▶ What the exercise asks: Of all the lines below, output only those starting at the one with "CaF_41c_Residual_FC2705" and ending at the one with "problems when using", both ends included, exactly as written.

▶ Source material:
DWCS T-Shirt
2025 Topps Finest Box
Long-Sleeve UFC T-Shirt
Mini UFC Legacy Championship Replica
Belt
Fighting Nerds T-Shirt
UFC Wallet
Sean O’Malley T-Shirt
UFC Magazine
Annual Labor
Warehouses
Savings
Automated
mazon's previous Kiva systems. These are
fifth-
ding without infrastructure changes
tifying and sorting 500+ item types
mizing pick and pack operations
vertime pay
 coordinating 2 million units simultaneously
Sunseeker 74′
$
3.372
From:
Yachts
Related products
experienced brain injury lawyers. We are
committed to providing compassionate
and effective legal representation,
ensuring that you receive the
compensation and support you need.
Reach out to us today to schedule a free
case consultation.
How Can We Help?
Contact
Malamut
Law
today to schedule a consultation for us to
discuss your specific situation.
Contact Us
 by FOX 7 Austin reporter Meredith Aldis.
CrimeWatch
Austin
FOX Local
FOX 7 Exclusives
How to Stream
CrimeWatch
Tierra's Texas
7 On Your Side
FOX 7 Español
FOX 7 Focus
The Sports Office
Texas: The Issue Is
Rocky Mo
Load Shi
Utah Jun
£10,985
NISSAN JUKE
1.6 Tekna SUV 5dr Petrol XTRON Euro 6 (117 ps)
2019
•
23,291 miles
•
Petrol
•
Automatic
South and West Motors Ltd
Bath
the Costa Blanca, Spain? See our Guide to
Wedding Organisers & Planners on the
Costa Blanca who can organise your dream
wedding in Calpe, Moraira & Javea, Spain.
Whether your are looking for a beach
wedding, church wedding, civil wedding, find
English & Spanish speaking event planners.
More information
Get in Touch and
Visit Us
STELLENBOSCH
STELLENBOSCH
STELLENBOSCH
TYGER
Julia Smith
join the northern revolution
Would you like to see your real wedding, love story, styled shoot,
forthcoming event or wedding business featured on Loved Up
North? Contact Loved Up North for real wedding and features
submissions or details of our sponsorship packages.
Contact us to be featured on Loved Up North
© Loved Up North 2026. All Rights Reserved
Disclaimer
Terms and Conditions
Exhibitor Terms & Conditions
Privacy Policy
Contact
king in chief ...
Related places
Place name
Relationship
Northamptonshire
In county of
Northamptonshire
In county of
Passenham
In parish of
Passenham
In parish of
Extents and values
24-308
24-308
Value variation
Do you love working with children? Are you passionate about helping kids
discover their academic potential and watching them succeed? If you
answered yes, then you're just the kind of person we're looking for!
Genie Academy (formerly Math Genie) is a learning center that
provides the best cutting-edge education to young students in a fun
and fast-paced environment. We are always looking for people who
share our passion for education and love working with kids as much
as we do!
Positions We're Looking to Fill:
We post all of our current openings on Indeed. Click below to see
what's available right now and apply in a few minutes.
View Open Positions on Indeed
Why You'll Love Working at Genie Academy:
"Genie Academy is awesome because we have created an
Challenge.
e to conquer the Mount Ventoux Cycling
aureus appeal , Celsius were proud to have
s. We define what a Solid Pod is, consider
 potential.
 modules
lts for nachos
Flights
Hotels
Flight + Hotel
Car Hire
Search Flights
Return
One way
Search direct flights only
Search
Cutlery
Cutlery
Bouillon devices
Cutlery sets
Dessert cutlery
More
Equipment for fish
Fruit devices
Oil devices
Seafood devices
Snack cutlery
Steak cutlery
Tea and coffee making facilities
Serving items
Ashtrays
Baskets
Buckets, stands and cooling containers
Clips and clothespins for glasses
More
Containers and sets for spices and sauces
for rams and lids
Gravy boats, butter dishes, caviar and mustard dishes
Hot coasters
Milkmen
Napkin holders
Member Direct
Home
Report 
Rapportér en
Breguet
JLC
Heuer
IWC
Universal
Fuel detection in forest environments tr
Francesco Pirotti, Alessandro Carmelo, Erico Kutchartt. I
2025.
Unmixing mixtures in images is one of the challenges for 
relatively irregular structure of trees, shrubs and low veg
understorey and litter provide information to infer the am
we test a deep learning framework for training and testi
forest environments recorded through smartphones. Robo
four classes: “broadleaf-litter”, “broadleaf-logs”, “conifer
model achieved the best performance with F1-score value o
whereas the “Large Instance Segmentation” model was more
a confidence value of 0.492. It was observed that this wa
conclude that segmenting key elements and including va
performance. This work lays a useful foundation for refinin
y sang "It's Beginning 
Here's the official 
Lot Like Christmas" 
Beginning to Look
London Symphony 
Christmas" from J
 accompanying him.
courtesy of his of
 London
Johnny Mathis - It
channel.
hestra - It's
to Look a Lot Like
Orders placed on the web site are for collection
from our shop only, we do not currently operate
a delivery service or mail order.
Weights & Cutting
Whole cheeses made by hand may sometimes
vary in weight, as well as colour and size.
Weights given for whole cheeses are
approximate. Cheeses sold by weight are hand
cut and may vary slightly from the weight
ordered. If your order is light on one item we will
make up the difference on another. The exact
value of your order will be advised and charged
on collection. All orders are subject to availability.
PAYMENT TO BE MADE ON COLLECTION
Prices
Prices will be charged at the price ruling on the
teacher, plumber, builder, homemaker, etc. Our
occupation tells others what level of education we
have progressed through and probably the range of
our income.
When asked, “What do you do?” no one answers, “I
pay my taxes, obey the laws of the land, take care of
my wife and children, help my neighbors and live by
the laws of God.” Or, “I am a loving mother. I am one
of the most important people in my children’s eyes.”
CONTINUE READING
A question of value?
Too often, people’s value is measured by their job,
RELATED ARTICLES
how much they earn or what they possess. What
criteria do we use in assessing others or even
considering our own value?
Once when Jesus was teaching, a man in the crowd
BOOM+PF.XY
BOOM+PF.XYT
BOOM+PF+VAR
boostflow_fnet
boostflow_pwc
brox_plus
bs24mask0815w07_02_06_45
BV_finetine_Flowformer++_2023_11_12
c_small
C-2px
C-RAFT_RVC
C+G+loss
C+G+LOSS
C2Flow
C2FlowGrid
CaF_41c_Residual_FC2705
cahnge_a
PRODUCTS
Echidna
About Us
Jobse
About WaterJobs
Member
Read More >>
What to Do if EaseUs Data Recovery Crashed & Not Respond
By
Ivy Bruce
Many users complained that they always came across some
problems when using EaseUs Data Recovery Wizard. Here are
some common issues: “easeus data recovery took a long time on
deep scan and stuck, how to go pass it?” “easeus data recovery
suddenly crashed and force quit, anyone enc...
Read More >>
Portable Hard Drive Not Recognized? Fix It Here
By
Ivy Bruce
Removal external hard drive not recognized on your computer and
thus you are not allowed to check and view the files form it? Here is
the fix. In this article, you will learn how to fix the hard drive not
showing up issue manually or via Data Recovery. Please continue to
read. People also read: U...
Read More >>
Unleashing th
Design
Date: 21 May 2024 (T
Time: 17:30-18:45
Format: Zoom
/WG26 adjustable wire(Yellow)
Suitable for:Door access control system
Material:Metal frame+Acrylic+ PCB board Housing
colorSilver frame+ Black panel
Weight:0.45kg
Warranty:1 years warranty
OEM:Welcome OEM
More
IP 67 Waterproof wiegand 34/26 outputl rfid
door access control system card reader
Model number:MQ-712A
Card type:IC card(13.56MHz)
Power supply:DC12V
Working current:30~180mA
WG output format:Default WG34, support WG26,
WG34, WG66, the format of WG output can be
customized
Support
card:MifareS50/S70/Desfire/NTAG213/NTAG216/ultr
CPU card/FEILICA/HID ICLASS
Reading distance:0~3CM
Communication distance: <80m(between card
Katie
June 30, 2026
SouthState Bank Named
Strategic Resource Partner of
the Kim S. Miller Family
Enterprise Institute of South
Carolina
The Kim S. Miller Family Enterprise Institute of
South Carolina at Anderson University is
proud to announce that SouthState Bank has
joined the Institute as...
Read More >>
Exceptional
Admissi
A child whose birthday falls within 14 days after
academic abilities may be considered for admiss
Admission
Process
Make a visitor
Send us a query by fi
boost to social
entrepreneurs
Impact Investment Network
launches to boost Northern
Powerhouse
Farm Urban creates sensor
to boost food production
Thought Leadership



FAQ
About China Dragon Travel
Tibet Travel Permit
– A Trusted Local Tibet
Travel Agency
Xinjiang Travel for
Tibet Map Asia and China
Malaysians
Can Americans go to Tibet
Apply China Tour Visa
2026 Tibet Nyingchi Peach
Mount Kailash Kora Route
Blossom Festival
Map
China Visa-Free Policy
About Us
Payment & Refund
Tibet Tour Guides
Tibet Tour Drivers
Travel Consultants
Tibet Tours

▶ Written solution:
CaF_41c_Residual_FC2705
cahnge_a
PRODUCTS
Echidna
About Us
Jobse
About WaterJobs
Member
Read More >>
What to Do if EaseUs Data Recovery Crashed & Not Respond
By
Ivy Bruce
Many users complained that they always came across some
problems when using EaseUs Data Recovery Wizard. Here are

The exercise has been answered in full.